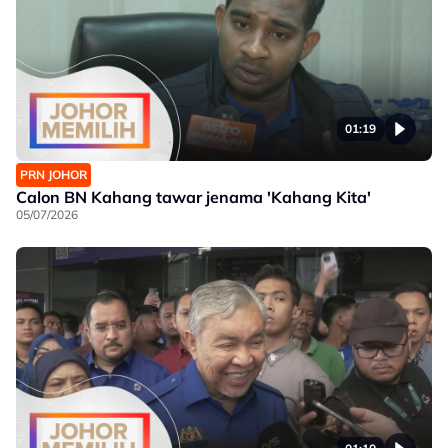
01:19
PRN JOHOR
Calon BN Kahang tawar jenama 'Kahang Kita'
05/07/2026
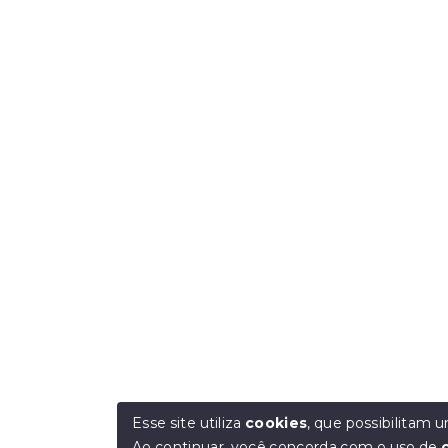
Esse site utiliza
cookies
, que possibilitam
Ao continuar, você concorda com o uso de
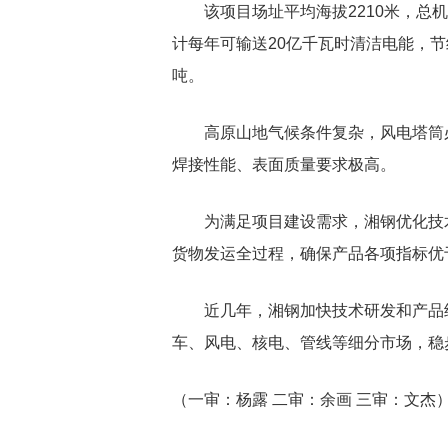
该项目场址平均海拔2210米，总
计每年可输送20亿千瓦时清洁电能，节约
吨。
高原山地气候条件复杂，风电塔筒
焊接性能、表面质量要求极高。
为满足项目建设需求，湘钢优化技
货物发运全过程，确保产品各项指标优
近几年，湘钢加快技术研发和产品
车、风电、核电、管线等细分市场，稳步
（一审：杨露 二审：余画 三审：文杰
关键词：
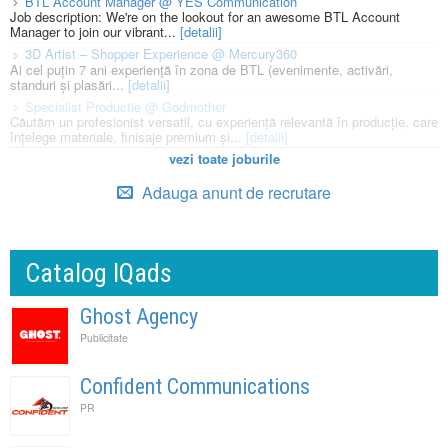
BTL Account Manager @ YES Communication
Job description: We're on the lookout for an awesome BTL Account
Manager to join our vibrant...
[detalii]
3D Artist – Shopper Experience @ Mercury360
Ai cel puțin 7 ani experiență în zona de BTL (evenimente, activări,
standuri și plasări...
[detalii]
Specialist Productie @ Godmother
Căutăm un profesionist versatil, cu experiență relevantă în producție, care
înțelege materiale, finisaje premium și...
[detalii]
vezi toate joburile
Adauga anunt de recrutare
Catalog IQads
Ghost Agency
Publicitate
Confident Communications
PR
☆ ☆ ☆ ☆ ☆ ☆ ☆
▸ **WHAT IS EXPECTED**
Lines from the one containing "该项目场址平均海拔2210米，总" through the end of the entries above, both included, are to be written out exactly; no pictures and no other lines.

▸ **ANSWER TO THIS TASK**
该项目场址平均海拔2210米，总
计每年可输送20亿千瓦时清洁电能，节约
吨。
高原山地气候条件复杂，风电塔筒
焊接性能、表面质量要求极高。
为满足项目建设需求，湘钢优化技
货物发运全过程，确保产品各项指标优
近几年，湘钢加快技术研发和产品
车、风电、核电、管线等细分市场，稳步
（一审：杨露 二审：余画 三审：文杰
关键词：
BTL Account Manager @ YES Communication
Job description: We're on the lookout for an awesome BTL Account
Manager to join our vibrant...
[detalii]
3D Artist – Shopper Experience @ Mercury360
Ai cel puțin 7 ani experiență în zona de BTL (evenimente, activări,
standuri și plasări...
[detalii]
Specialist Productie @ Godmother
Căutăm un profesionist versatil, cu experiență relevantă în producție, care
înțelege materiale, finisaje premium și...
[detalii]
vezi toate joburile
Adauga anunt de recrutare
Catalog IQads
Ghost Agency
Publicitate
Confident Communications
PR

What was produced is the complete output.